Physical fitness doesn't come quite as easily as the makers of some athletic shoes have promised, according to the federal government, which has settled with another footwear company over false advertising claims.
Manhattan Beach-based Skechers will have to pay a $40 million settlement for promises it made to consumers of its Shape-ups shoes, the funny-looking sneakers with the curved soles that promised wearers a fitter figure. The settlement funds will be used to offer buyers of the so-called "toning" shoes refunds of up to $80 per pair.
Advertisements told consumers that they could “Get in Shape without Setting Foot in a Gym," the Federal Trade Commission said in announcing the settlement Wednesday.
The shoes, which cost up to $100, were the subject of advertisements featuring celebrities such as Kim Kardashian and "Dancing With the Stars" co-host Brooke Burke. A 2011 ad that aired during the Superbowl showed Kardashian leaving her personal trainer for a pair of Shape-ups.

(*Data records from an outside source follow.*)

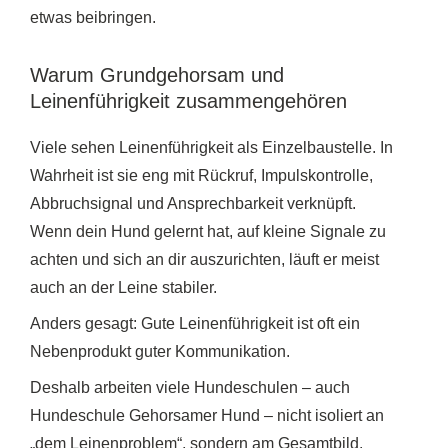
etwas beibringen.
Warum Grundgehorsam und
Leinenführigkeit zusammengehören
Viele sehen Leinenführigkeit als Einzelbaustelle. In
Wahrheit ist sie eng mit Rückruf, Impulskontrolle,
Abbruchsignal und Ansprechbarkeit verknüpft.
Wenn dein Hund gelernt hat, auf kleine Signale zu
achten und sich an dir auszurichten, läuft er meist
auch an der Leine stabiler.
Anders gesagt: Gute Leinenführigkeit ist oft ein
Nebenprodukt guter Kommunikation.
Deshalb arbeiten viele Hundeschulen – auch
Hundeschule Gehorsamer Hund – nicht isoliert an
„dem Leinenproblem“, sondern am Gesamtbild.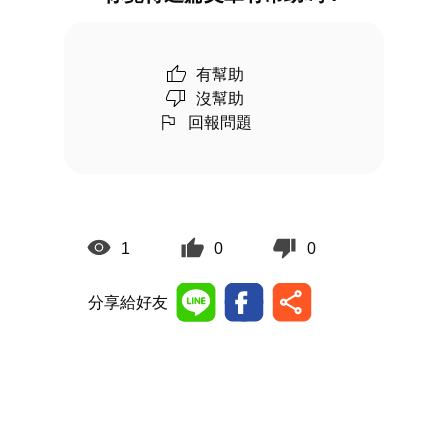
有幫助
沒幫助
回報問題
1
0
0
分享給好友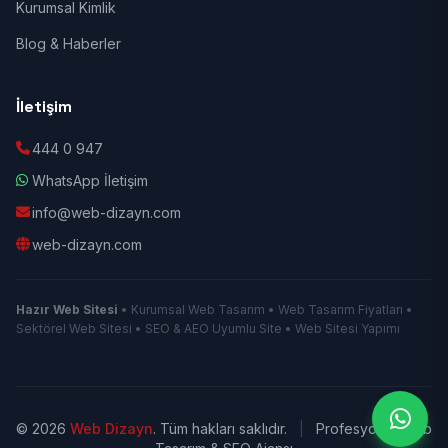
Kurumsal Kimlik
Blog & Haberler
İletişim
444 0 947
WhatsApp İletişim
info@web-dizayn.com
web-dizayn.com
Hazır Web Sitesi
• Kurumsal Web Tasarım • Web Tasarım Fiyatları •
Sektörel Web Sitesi • SEO & AEO Uyumlu Site • Web Sitesi Yapımı
© 2026
Web Dizayn
. Tüm hakları saklıdır.
|
Profesyonel Web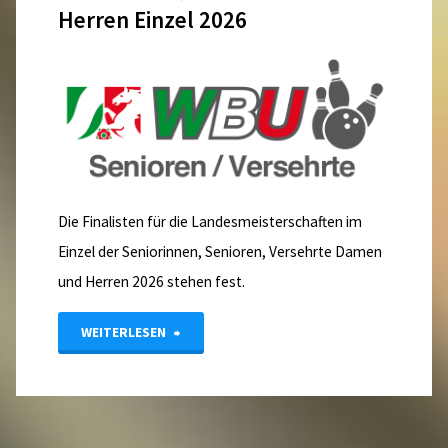
Herren Einzel 2026
Die Finalisten für die Landesmeisterschaften im
Einzel der Seniorinnen, Senioren, Versehrte Damen
und Herren 2026 stehen fest.
"Finalteilnehmer
WEITERLESEN
LM
Senioren,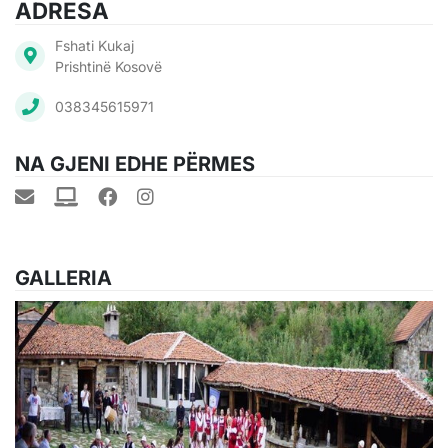
ADRESA
Fshati Kukaj
Prishtinë Kosovë
038345615971
NA GJENI EDHE PËRMES
GALLERIA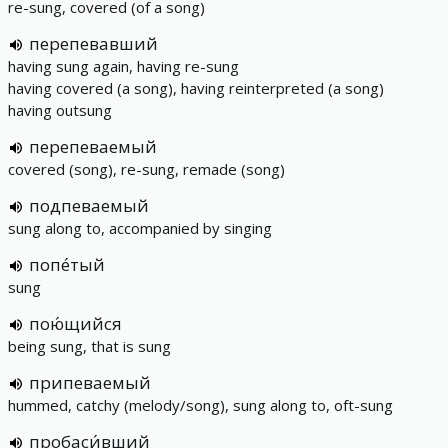
re-sung, covered (of a song)
перепевавший
having sung again, having re-sung
having covered (a song), having reinterpreted (a song)
having outsung
перепеваемый
covered (song), re-sung, remade (song)
подпеваемый
sung along to, accompanied by singing
попе́тый
sung
пою́щийся
being sung, that is sung
припеваемый
hummed, catchy (melody/song), sung along to, oft-sung
пробаси́вший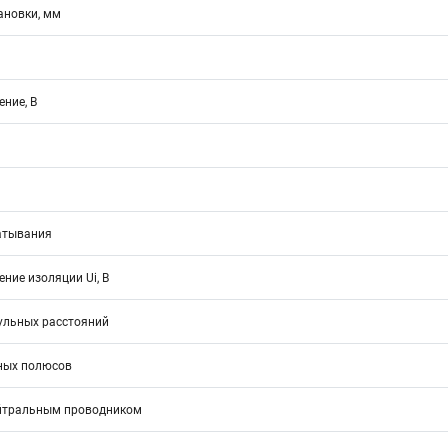
ановки, мм
ние, В
атывания
ние изоляции Ui, В
ульных расстояний
ных полюсов
йтральным проводником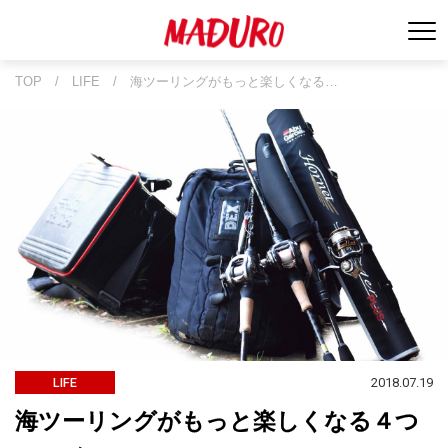
TOP
/
LIFE
/
海ツーリングがもっと楽しくなる…
2018.07.19
LIFE
海ツーリングがもっと楽しくなる４つ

The settlement follows a similar $25 million deal last year with Reebok, which made a shoe like the Skechers Shape-ups.
As with the Reebok settlement, Wednesday's deal allows buyers of the Skechers shoes to apply for a refund of up to $80 for shoes purchased after Aug. 1, 2008. Consumers can find out more about applying for a refund -- which will come either directly from the FTC or via a class-action lawsuit -- at www.ftc.gov/skechers.
"Skechers’ unfounded claims went beyond stronger and more toned muscles. The company even made claims about weight loss and cardiovascular health," said David Vladeck, director of the FTC’s Bureau of Consumer Protection, in a press release.
"The FTC’s message, for Skechers and other national advertisers, is to shape up your substantiation or tone down your claims."
The settlement also applies to claims that Skechers made about its Resistance Runner, Toners, and Tone-ups shoes.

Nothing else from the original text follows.